Evet, 22 Nisan Dünya Günü. Hem de bu yıl ellincisi. Peki, bu önemli günü kutlayabilecek miyiz sizce? Görünen o ki, COVID-19 hastalığının neden olduğu salgının gölgesinde, çoğumuz sessiz sedasız bir şekilde evlerimizdeyiz. Hep birlikte doğaya bile çıkamıyoruz şu günlerde. Bu durumu fazlasıyla hak ettik esasında, çünkü doğayı koruma ve verdiğimiz hasardan kurtarma görevinde başarısız olduk. Yaşadığımız pandemi bugüne kadar insanlığın gördüğü salgın serilerinden sadece biriydi ama bu sefer çok etkili oldu ve olmaya da devam ediyor. Doğayı koruyup kollamayı başarabilseydik, COVID-19 salgına neden olan sonuncu hastalık da çıkmayabilirdi. Hastalıklara neden olan bu patojenler doğaya yaptığımız müdahaleler neticesinde bizlere bulaşıyor, böylece çoğalıp çeşitleniyorlar. Sonuç bugünlerde yaşadığımız gibi üzücü bir maliyet olarak önümüze geliveriyor.
Ne yaptık da bu böyle oldu?
İlk olarak toplu yaşama geçmeyle birlikte şehirleri keşfettik ve kurduk. Buraları doldurmak için çoğaldık. Dünya nüfusunu özellikle son 200 yıl içinde yaklaşık sekiz kat artırdık. Bu artışa damgasını vuran dönem ise sanayi devrimi sonrasında gelen zaman dilimi oldu. Bir de geride bıraktığımız 40 yıllık süreci dikkatle analiz etmemiz gerek. Altmışların başından günümüze dünyadaki nüfus büyümesi beş milyarlık bir artışa tekabül ediyor. Dünya insanın evrimleştiği dönemden günümüze böylesine bir artışı hiçbir zaman deneyimlememişti.

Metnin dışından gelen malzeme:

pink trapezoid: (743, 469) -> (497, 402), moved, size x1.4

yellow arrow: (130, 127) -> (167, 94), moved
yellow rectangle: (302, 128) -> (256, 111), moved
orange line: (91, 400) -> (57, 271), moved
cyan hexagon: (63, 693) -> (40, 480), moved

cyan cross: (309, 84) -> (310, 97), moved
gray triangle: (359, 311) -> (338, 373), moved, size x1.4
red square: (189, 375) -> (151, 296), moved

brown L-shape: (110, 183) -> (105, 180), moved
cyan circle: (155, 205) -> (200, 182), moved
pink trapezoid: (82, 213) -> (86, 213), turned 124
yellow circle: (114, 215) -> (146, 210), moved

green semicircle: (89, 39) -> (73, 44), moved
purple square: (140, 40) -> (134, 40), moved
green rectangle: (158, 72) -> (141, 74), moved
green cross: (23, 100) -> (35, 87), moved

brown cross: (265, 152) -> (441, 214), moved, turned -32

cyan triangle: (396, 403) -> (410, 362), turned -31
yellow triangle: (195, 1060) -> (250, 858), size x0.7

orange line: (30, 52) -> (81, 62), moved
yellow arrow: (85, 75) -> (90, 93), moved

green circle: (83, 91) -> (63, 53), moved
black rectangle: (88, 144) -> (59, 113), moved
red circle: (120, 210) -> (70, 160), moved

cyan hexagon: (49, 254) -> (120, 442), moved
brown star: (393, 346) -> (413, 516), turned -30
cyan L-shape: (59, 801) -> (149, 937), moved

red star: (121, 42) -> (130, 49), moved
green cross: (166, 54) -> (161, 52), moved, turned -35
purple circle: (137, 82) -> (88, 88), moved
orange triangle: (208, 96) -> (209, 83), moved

Peki, bu artışın faturası nedir?
Bugüne kadar hep altını çizdiğim bir konu var. Kesinlikle unutmamamız gereken bir konu ve faturadaki en önemli maliyet kalemi: iklim değişimi ve küresel ısınma. Küresel ısınmanın etkileri çok yönlü. Biyolojik çeşitliliğe verdiği zararların yanı sıra insan toplumları üzerinde de etkili sosyolojik problemlere neden oluyor. Mesela, politikacılar su kıtlığının yol açacağı iklim savaşlarından bahsediyor. Yine çok uzağa gitmemize gerek yok, Orta Doğu’da yaşadığımız Arap Baharı ayaklanmalarını hatırlayalım. Temeldeki sorun küresel ısınmaya bağlı olarak kırsal çevrede üretimin düşmesi, bunun neden olduğu insan göçleri ve artan işsizlik hadiseleriydi. Sorunun bilimsel alt yapısı akademik çalışmalarda da tartışılmıştı.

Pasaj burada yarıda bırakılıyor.